Michel Foucault’s influence on queer studies has been so pervasive that it is difficult to read his work with fresh eyes; we tend to approach it with preconceived notions and half-formed expectations clouding our vision. In Mad for Foucault: Rethinking the Foundations of Queer Theory, Lynne Huffer remedies this problem in a forcefully argued yet nuanced and complex reevaluation of Foucault from within queer studies, the field that many claim he founded. In Mad for Foucault, Huffer resituates Foucault’s oeuvre in relation to Folie et déraison: Histoire de la folie à l’âge classique (1961), his first work, which has only in the last decade been fully translated into English as The History of Madness (its English-language iteration heretofore known as Madness and Civilization, a severely abridged version of the original). Huffer reasons that largely because of the unavailability of the original text in the English-speaking world, queer theorists have unduly focused most of their attention on the History of Sexuality. This attention has led, she argues, to a distinctly American, identity-politics oriented version of Foucault that collapses subjectivity into a binary of “acts versus identities,” implying the development of a stable subjectivity — a construction Foucault sought throughout his career to critique. By arguing for the centrality of The History of Madness, Huffer troubles the accepted narrative of Foucault’s career, which posits late works, like The History of Sexuality, as the culmination of Foucault’s thought. Such a narrative belies the importance of his first book, which, she argues, offers an ethical model much needed in today’s queer studies. In her analysis, she highlights issues that shape Foucault’s thought from the beginning: namely, his critique of psychoanalytic interiority and his unyielding fascination with the archive.

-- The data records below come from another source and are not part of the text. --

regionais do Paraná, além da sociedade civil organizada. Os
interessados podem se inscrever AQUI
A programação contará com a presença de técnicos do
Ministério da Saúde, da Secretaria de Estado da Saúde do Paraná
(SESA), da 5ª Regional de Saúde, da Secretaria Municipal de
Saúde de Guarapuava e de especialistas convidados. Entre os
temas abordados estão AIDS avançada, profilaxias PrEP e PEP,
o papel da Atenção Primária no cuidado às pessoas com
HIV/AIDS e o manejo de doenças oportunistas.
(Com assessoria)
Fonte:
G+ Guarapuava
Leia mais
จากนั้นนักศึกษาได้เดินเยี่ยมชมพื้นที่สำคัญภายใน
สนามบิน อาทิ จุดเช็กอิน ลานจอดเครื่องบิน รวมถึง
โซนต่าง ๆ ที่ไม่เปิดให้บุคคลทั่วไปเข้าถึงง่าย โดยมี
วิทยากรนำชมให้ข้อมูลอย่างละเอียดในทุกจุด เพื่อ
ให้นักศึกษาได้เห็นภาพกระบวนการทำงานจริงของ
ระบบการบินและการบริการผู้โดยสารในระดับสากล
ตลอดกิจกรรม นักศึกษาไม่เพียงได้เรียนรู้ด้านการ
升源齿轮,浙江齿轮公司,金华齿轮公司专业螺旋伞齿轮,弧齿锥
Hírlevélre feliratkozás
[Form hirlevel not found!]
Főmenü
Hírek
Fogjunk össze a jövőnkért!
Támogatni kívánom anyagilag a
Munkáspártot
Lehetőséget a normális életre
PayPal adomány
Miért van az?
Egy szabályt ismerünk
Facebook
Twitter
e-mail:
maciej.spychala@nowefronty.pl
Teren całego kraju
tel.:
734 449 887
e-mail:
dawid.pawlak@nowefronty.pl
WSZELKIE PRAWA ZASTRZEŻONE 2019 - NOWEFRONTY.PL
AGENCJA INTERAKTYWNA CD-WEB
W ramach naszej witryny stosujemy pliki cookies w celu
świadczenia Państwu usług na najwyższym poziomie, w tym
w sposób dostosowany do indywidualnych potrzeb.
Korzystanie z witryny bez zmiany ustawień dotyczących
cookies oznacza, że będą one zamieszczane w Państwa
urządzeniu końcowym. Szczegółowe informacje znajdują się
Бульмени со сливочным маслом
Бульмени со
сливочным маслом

Huffer’s reading reacquaints us with what made the theorist so groundbreaking to begin with, showing us that ultimately, the early Foucault is more Foucauldian than we thought.

Huffer’s goal, broadly, is to elaborate a Foucauldian ethics not reliant on an Enlightenment model of subjectivity. Herein lies the centrality of The History [End Page 429] of Madness, a work that critiques Enlightenment subjectivity, particularly its basis in a Cartesian insistence on the separation of reason from unreason. This division led in turn to what Foucault calls “the great confinement,” the social separation of the healthy from the mad. From this separation was born a disciplinary discourse of medicine that would diagnose and manage abnormality. Huffer takes Foucault’s argument in The History of Madness as her starting point, averring that queer subjectivity coextends with madness or unreason. As one might expect, she incorporates within this argument a stringent critique of psychoanalytic discourse, taking on critics who have downplayed Foucault’s critiques of psychological discourse in general and psychoanalysis in particular, and pays special attention to the reasons why some critics have combined psychoanalytic and Foucauldian idioms. One of Mad for Foucault’s more powerful moments comes when Huffer acknowledges the usefulness of a psychoanalytically derived vocabulary, suggesting that queer theorists have relied so heavily on it because it allows a language for the complicated inner life that undergirds sexual experience — a complexity that, if we read only volume 1 of the History of Sexuality, Foucault seems sometimes to flatten. But if psychoanalysis allows “a right to an impasse,” as Jacqueline Rose phrases it, that impasse is ultimately finite in Huffer’s view, as psychoanalysis as a medical discourse privileges certain kinds of experience while marginalizing others as deviant. 1 What we need, Huffer argues, is an ethics not based on models of interiority subject to pathologizing social processes.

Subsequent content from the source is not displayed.